SO10: Identification of genetic biomarkers for clinical management of familial colorectal cancer

Mev Dominguez-Valentin1, Sigve Nakken1, Daniel Vodak1, Pål Møller1,4,5, Eivind Hovig 1,2,3

1 – Department of Tumour Biology, Institute for Cancer Research. 2 – Institute of Cancer Genetics and Informatics, Oslo University Hospital, Oslo, Norway. 3 – Institute of Informatics, University of Oslo, Norway. 4 – Department of Medical Genetics, Oslo University Hospital, Norway. 5 – Department of Human Medicine, Universität Witten/Herdecke, Germany.


To identify inherited genetic factors that influence biological and clinical characteristics of CRC developed in high-risk patients.


The hereditary cancer registry from the Norwegian Radium Hospital was used to identify non-related high-risk CRC individuals (n=51) where no disease-predisposing mutations in MLH1, MSH2, MSH6 and PMS2 genes had been found by Sanger DNA sequencing. Forty-four cancer genes reported to carry risk of familial breast or CRC were selected and analyzed by an amplicon-based assay for targeted resequencing (TSCA, Illumina, Palo Alto, CA).

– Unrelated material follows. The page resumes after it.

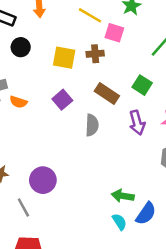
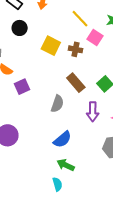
purple square: (62, 100) -> (22, 87), moved
blue semicircle: (146, 214) -> (62, 139), moved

We identified 2 variants with a predicted deleterious mutation in CHEK2 (i.e. p.I157T and c.319+2T>A), and 7 variants of uncertain significance including variants in CHEK2, MLH1, MSH2, MUTYH and NOTCH3. The minor allele frequencies (MAF) in these variants were very low or no frequency data have been reported. Pathogenicity prediction algorithms were applied and suggest that 6/7 (87%) of these variants were probably pathogenic and should be further studied with segregation analyses and in vitro testing. In sum 8/51 (16%) of the patients tested had pathogenic or probably pathogenic variants described.


Our study provides new information on variants on genetic loci that may affect the risk of developing cancer in these patients and their families.